Console Exploration: Navigate between Cloud Run and Kubernetes Engine in the console to observe the operational differences.

💡 Additional Network/Storage/Compute Objectives & Learning Guidelines

  • Google Cloud AI and Machine Learning: Research Vertex AI, Gemini LLMs, Agent Builder, and Model Garden. Understand when to use pre-trained APIs versus custom model training on AI Hypercomputers.
  • Data Processing Solutions: Differentiate between Cloud Dataflow (Apache Beam, streaming/batch), Dataproc (managed Hadoop/Spark), and Pub/Sub (event ingestion).
  • Compute Volatility: Understand Spot VMs (preemptible, cheap, fault-tolerant workloads) vs. Custom Machine Types vs. Sole-Tenant nodes.
  • Cloud Run Functions: Understand when to use single-purpose, event-driven functions over full containerized apps on Cloud Run.

1.4 Creating a migration plan

💡 Additional Migration Objectives & Learning Guidelines

The RAD modules deploy greenfield applications, but the PCA exam focuses heavily on migrating existing workloads.

  • Google Cloud Migration Center: Explore the Migration Center in the console. Understand how it performs discovery, assesses dependencies, and recommends target architectures (e.g., fit for GKE or Compute Engine).
  • Migration Methodologies: Study Lift and Shift (Rehosting), Improve and Move (Replatforming), and Rip and Replace (Refactoring). Understand workload testing (running the migrated system in parallel before cutover), network planning (provisioning HA VPN or Cloud Interconnect before migration), and dependency mapping (ensuring dependent services are migrated in the correct order).
  • Integrating Solutions with Existing Systems: Legacy environments rarely disappear overnight. Design integration points using Apigee or Cloud Endpoints to expose on-premises functionality as APIs consumable by cloud services. Use Pub/Sub to decouple on-premises event producers from cloud consumers asynchronously. Cloud Interconnect or HA VPN provides secure hybrid network connectivity during the transition period, allowing cloud and on-premises workloads to communicate as if on the same private network.
  • Software Licensing: Understand how BYOL (Bring Your Own License) impacts architecture, particularly the use of Sole-Tenant nodes for strict core-based licensing (e.g., Windows Server, SQL Server).
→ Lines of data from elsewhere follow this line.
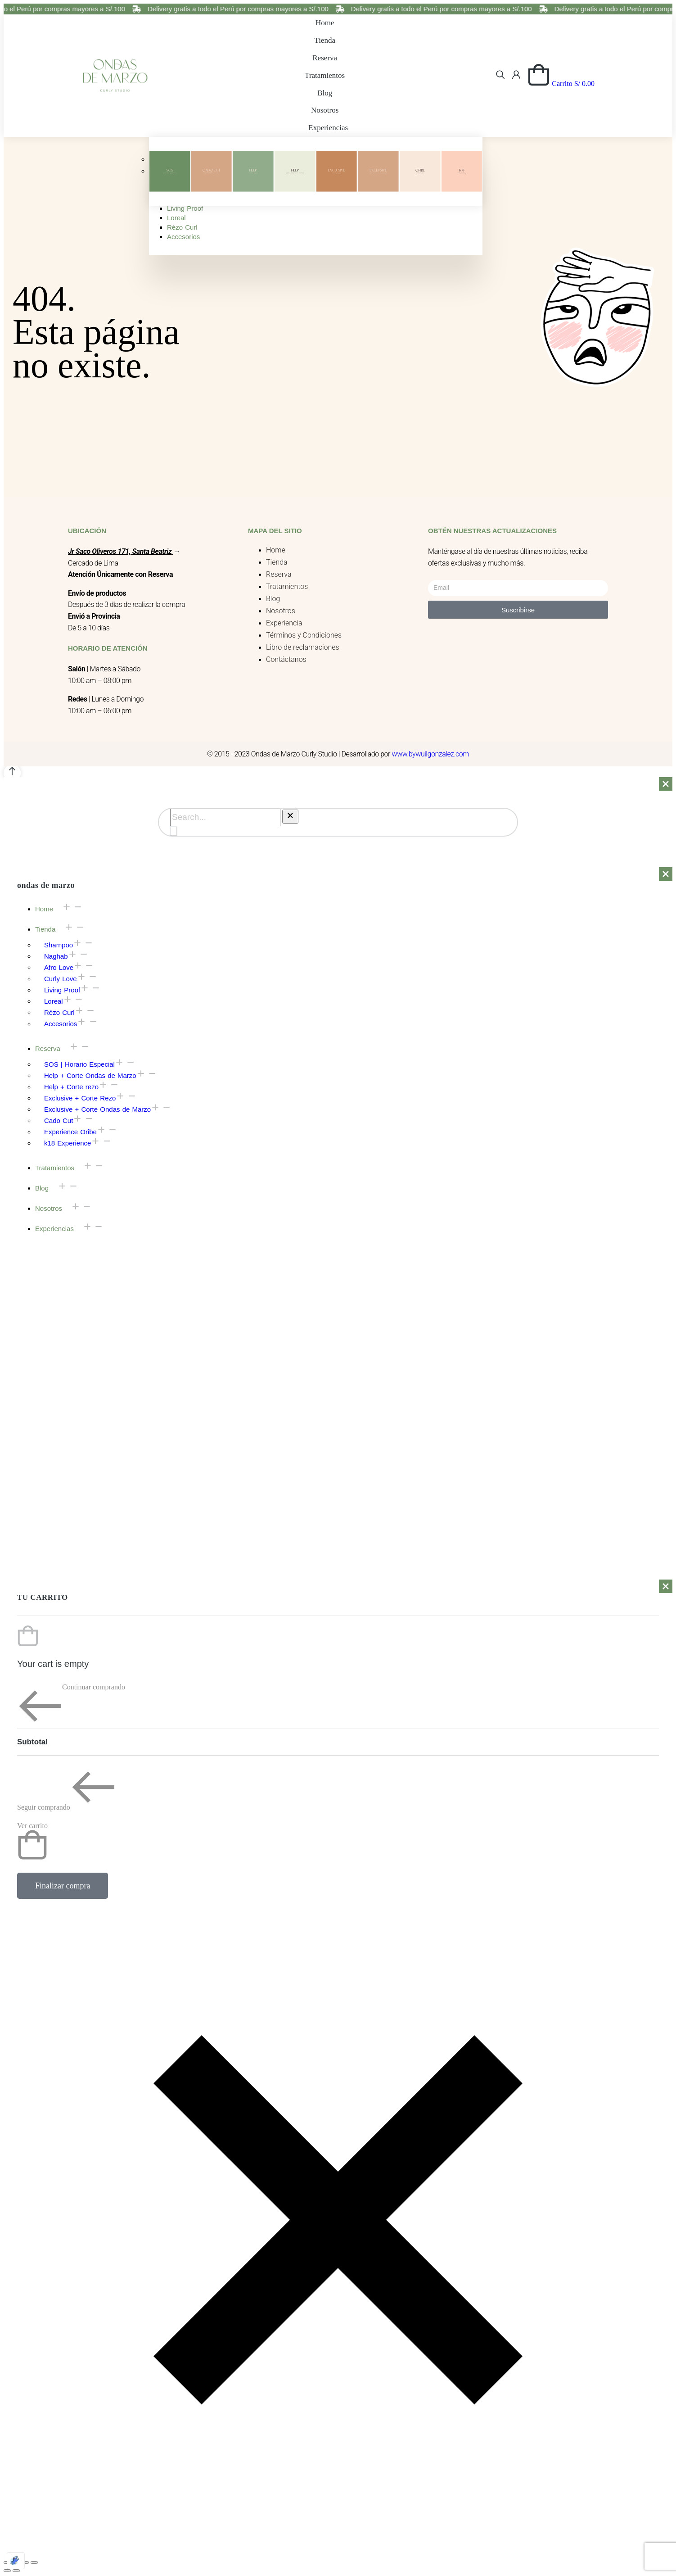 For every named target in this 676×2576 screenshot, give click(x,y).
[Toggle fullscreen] (25, 2562)
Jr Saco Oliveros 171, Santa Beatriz (119, 551)
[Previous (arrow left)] (7, 2570)
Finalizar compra (62, 1885)
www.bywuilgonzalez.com (430, 754)
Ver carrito (32, 1841)
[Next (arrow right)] (16, 2570)
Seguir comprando (66, 1788)
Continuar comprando (71, 1706)
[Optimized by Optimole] (16, 2560)
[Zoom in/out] (34, 2562)
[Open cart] (561, 83)
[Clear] (290, 817)
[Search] (173, 831)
1.5 Envisioning future solution improvements

💡 Additional Future Solutions Objectives & Learning Guidelines

  • Cloud and Technology Improvements: Google Cloud continuously releases new managed services, regional expansions, and AI capabilities. Design systems with clear abstraction layers — for example, routing events through Pub/Sub rather than hardcoding service-to-service HTTP calls — so that the underlying technology can be upgraded or replaced without application refactoring. Track the Google Cloud release notes and "What's New" page as part of an architect's ongoing practice.
  • Evolution of Business Needs: Anticipate that product strategies, compliance requirements, and scale targets will change. Design solutions with loose coupling (Pub/Sub, Eventarc, Cloud Tasks), modular IaC using versioned Terraform modules, and well-defined API contracts so that new business requirements can be addressed without wholesale architectural rework. For example, a monolithic application can be incrementally strangled by extracting individual capabilities as Cloud Run services behind an API Gateway, migrating traffic gradually using weighted routing.
  • Cloud-First Design: Research how to evolve a hybrid "lift-and-shift" architecture into a cloud-native architecture over time by strangling the monolith, adopting managed services (like Cloud Spanner), and utilizing serverless event-driven patterns.